Robots Meta Tag, X‑Robots-Tag & Data-nosnippet: Everything You Need to Know in 2022

Most SEOs don’t need to go beyond the noindex and nofollow directives, but it’s good to know that there are other options as well. 

Keep in mind that all directives listed here are supported by Google.

We all know the robots.txt file.

But, you can’t control how search engines index your content with a robots.txt. 

A robots.txt only manages the accessibility of your content to crawlers. It doesn’t go beyond that.

Whether the content should or shouldn’t be indexed – is what a Robots Meta tag or X-Robots Tag HTTP header takes care of.

Although, setting noindex in robots.txt file is not an uncommon practice but it’s something Google never supported and was finally deprecated in July 2019.

  • So, how do you set directives for crawlers at the page level; not to index a particular page or document?
  • And even at the textural level; where you don’t want a particular text to appear in SERP?

This guide introduces you to the uses of Robots Meta tag, data-nosnippet HTML attribute and X-Robots HTTP response header tag.

You’ll learn what they are and when including how to use them – to avoid some common mistakes which can hurt your SEO.

Let’s get started…

Table of Contents

What is a Robots Meta Tag?

A robots meta tag is an HTML snippet that goes into the head section of a page and tells search engines how the page should be indexed and served to users in SERP.

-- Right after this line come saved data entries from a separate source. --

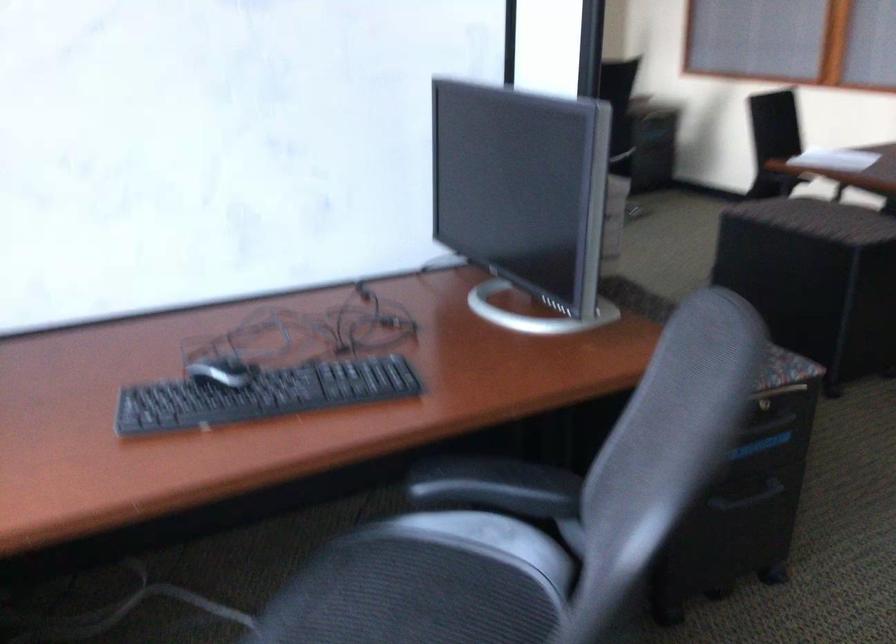 Image resolution: width=896 pixels, height=644 pixels. I want to click on chair sitting surface, so click(x=410, y=596). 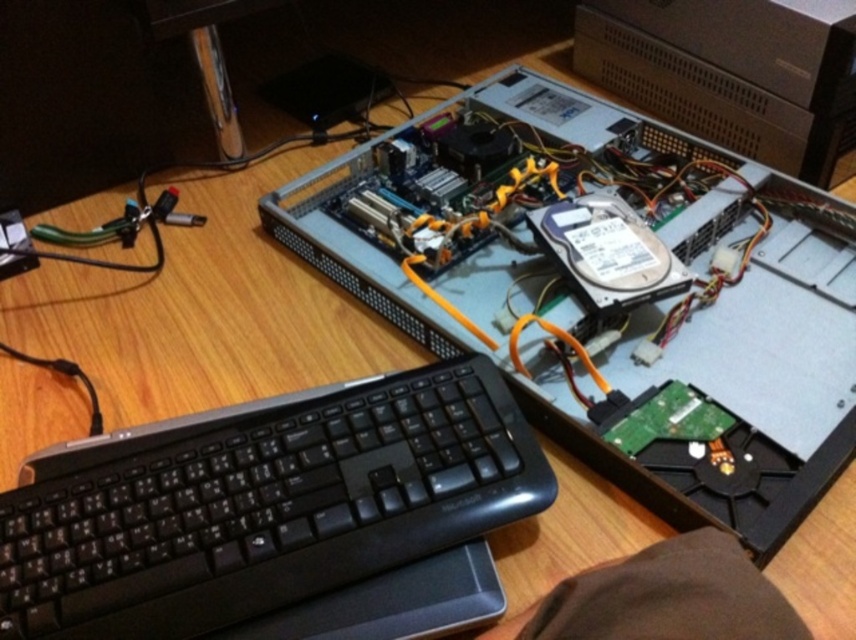 You are setting up a new desk setup and want to place the black plastic keyboard at lower left and the sleek silver desktop at upper center. Given their sizes, which object should you prioritize placing first to ensure proper spacing?

The black plastic keyboard at lower left is smaller than the sleek silver desktop at upper center. Therefore, you should prioritize placing the sleek silver desktop at upper center first to accommodate its larger size and ensure there is enough space left for the smaller keyboard.

You are looking at the workspace and want to place a small tool between the two points, point (415, 612) and point (830, 128). Which point should you place it closer to in order for it to be closer to you?

You should place the tool closer to point (415, 612) because it is closer to the viewer than point (830, 128). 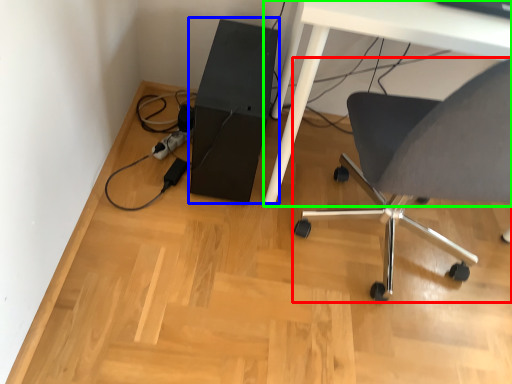 Question: Which object is positioned farthest from chair (highlighted by a red box)? Select from computer tower (highlighted by a blue box) and table (highlighted by a green box).

Choices:
 (A) computer tower
 (B) table

Answer: (A) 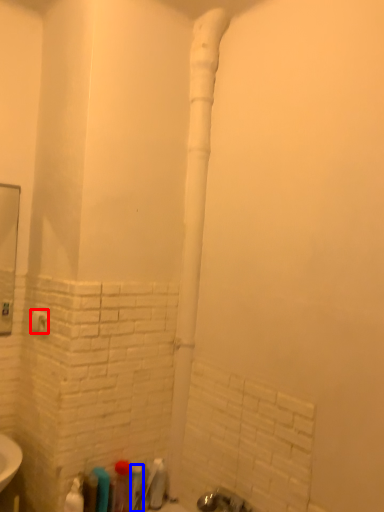 Question: Which point is further to the camera, towel bar (highlighted by a red box) or toiletry (highlighted by a blue box)?

Choices:
 (A) towel bar
 (B) toiletry

Answer: (A) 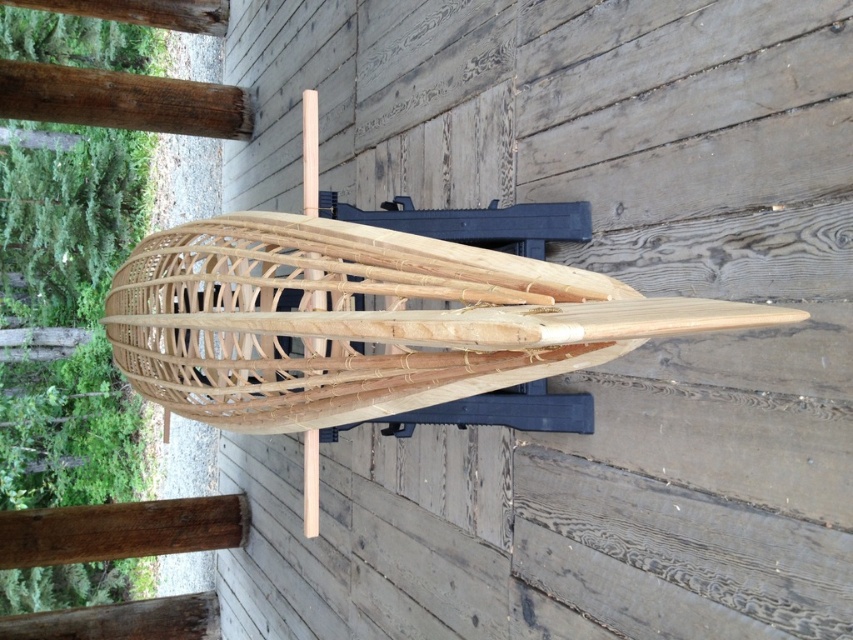 You are a carpenter working on a project and need to place a 24 inch tool box between the natural wood boat at center and another object. Can you fit it there?

The distance between the natural wood boat at center and the other object is 25.63 inches, so the 24 inch tool box can fit between them since it is shorter than the available space.

You are a carpenter assessing the space needed for a new project. You have a natural wood boat at center and a brown wood beam at upper left in your workshop. Which object requires more horizontal space to accommodate its width?

The natural wood boat at center requires more horizontal space because its width is larger than the brown wood beam at upper left. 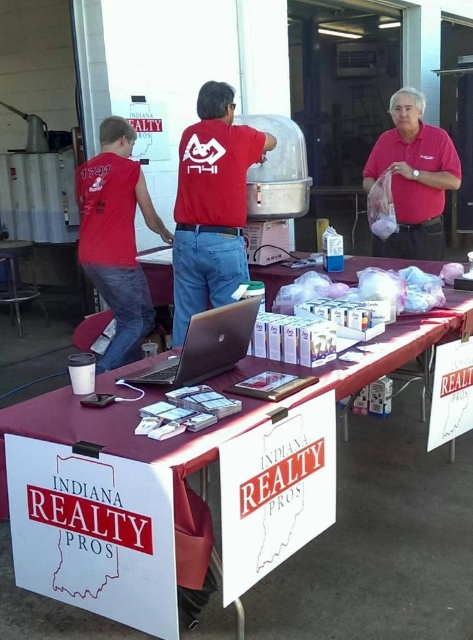 Question: Among these objects, which one is farthest from the camera?

Choices:
 (A) silver metallic laptop at center
 (B) matte red shirt at center

Answer: (B)

Question: Can you confirm if matte red shirt at upper right is bigger than silver metallic laptop at center?

Choices:
 (A) yes
 (B) no

Answer: (A)

Question: Among these points, which one is farthest from the camera?

Choices:
 (A) (439, 168)
 (B) (455, 554)
 (C) (175, 364)
 (D) (193, 209)

Answer: (A)

Question: Can you confirm if matte red shirt at center is bigger than matte red shirt at left?

Choices:
 (A) yes
 (B) no

Answer: (B)

Question: Among these objects, which one is farthest from the camera?

Choices:
 (A) maroon fabric table at center
 (B) matte red shirt at center
 (C) silver metallic laptop at center

Answer: (B)

Question: From the image, what is the correct spatial relationship of matte red shirt at center in relation to matte red shirt at left?

Choices:
 (A) right
 (B) left

Answer: (A) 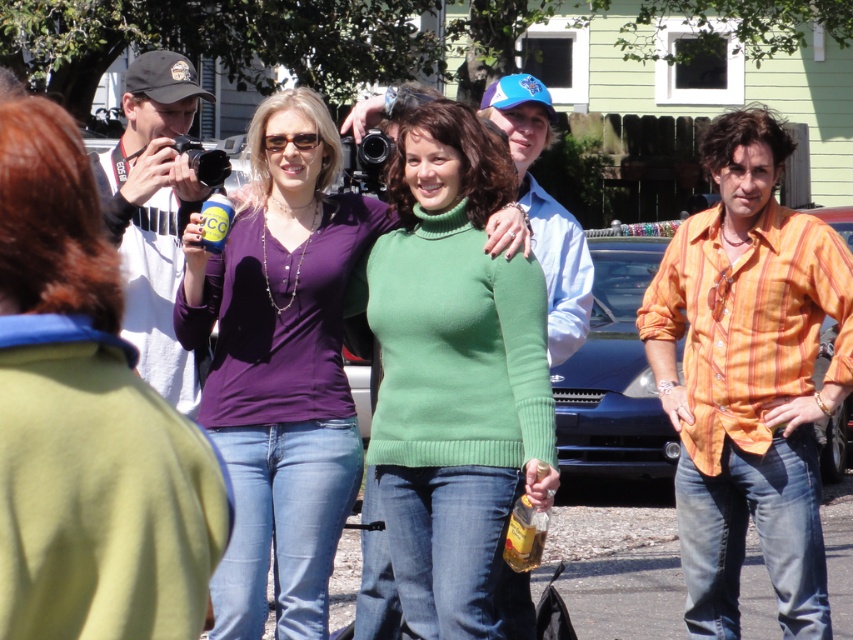 Is green knitted sweater at center thinner than orange striped shirt at right?

Indeed, green knitted sweater at center has a lesser width compared to orange striped shirt at right.

Between green knitted sweater at center and orange striped shirt at right, which one has less height?

With less height is orange striped shirt at right.

Between point (410, 172) and point (694, 416), which one is positioned in front?

Point (410, 172) is more forward.

Where is `green knitted sweater at center`? green knitted sweater at center is located at coordinates (450, 385).

Is orange striped shirt at right to the left of white cotton t-shirt at left from the viewer's perspective?

Incorrect, orange striped shirt at right is not on the left side of white cotton t-shirt at left.

Between orange striped shirt at right and white cotton t-shirt at left, which one has more height?

Standing taller between the two is orange striped shirt at right.

What do you see at coordinates (749, 378) in the screenshot? The image size is (853, 640). I see `orange striped shirt at right` at bounding box center [749, 378].

At what (x,y) coordinates should I click in order to perform the action: click on orange striped shirt at right. Please return your answer as a coordinate pair (x, y). This screenshot has height=640, width=853. Looking at the image, I should click on (749, 378).

I want to click on matte black camera at left, so click(86, 422).

Where is `matte black camera at left`? Image resolution: width=853 pixels, height=640 pixels. matte black camera at left is located at coordinates (86, 422). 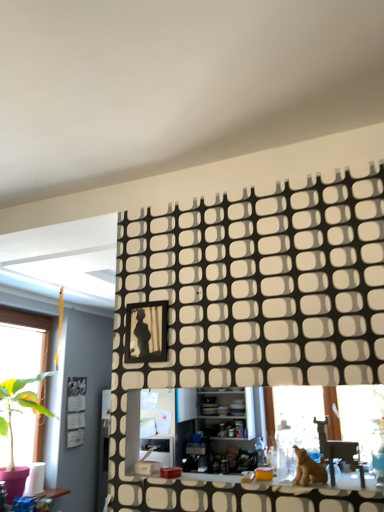 Image resolution: width=384 pixels, height=512 pixels. Find the location of `white glossy counter top at center`. white glossy counter top at center is located at coordinates (206, 478).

Unlike the robots.txt file, which is a site-wide approach, the robots meta tag allows you to use a page-specific approach…

To controlling how each page on your website should be indexed and served to users on the search engine results page. 

Here’s how a Meta robots tag look like:

<meta name=”robots” content=”noindex” />

And… here’s how it looks in the HTML code

<!DOCTYPE html>

<html>

<head>

<meta name=”robots” content=”noindex” />

(…)

</head>

<body>(…)</body>

</html>

Meta Robots values and attributes

In the snippet above…

The value for the name attribute “robots” specifies that the directive applies to all search engines’ crawlers. 

This value is also called user-agent (UA), which a crawler must be identified with. 

And the “content” attribute value (noindex) specifies that the page should not be indexed and thus should not appear on SERP.

If no value is set, search engines will request and index the page.

Note: Both the “name” and the “content” attributes are non-case sensitive.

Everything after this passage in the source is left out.